[Records from a data collection]
==========

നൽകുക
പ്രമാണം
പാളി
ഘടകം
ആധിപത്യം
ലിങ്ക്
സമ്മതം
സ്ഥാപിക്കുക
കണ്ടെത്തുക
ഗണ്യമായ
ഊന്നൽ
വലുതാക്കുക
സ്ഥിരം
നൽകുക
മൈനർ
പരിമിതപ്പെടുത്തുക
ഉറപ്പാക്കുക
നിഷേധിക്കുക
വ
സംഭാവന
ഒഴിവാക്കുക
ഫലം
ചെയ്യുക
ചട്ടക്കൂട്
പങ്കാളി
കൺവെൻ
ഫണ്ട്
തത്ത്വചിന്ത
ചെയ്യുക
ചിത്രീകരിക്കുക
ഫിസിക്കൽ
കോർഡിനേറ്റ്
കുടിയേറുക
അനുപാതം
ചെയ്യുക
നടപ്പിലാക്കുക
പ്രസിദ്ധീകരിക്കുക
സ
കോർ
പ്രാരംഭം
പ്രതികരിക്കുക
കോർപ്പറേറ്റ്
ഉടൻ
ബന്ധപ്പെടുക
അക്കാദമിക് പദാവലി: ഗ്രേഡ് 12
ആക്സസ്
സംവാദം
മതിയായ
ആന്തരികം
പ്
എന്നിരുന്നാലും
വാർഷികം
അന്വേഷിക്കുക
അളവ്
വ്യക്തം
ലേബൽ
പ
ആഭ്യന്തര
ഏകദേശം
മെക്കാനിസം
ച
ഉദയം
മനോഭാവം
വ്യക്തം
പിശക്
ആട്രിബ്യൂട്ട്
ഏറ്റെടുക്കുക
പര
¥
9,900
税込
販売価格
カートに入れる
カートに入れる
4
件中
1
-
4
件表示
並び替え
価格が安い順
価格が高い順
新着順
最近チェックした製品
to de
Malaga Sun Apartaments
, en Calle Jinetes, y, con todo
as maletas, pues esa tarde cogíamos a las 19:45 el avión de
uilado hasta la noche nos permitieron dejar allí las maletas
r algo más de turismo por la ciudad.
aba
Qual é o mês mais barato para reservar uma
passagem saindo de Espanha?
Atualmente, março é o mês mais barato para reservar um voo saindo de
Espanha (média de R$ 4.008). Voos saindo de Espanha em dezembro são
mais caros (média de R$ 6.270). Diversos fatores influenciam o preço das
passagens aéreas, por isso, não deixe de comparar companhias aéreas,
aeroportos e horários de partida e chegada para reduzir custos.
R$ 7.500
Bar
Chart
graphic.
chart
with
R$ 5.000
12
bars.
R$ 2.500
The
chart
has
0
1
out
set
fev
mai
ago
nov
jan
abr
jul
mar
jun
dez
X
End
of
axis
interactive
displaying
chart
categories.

==========

| Activity |
Which of the lines above contain "saindo"? Return them all.

| Task response |
passagem saindo de Espanha?
Atualmente, março é o mês mais barato para reservar um voo saindo de
Espanha (média de R$ 4.008). Voos saindo de Espanha em dezembro são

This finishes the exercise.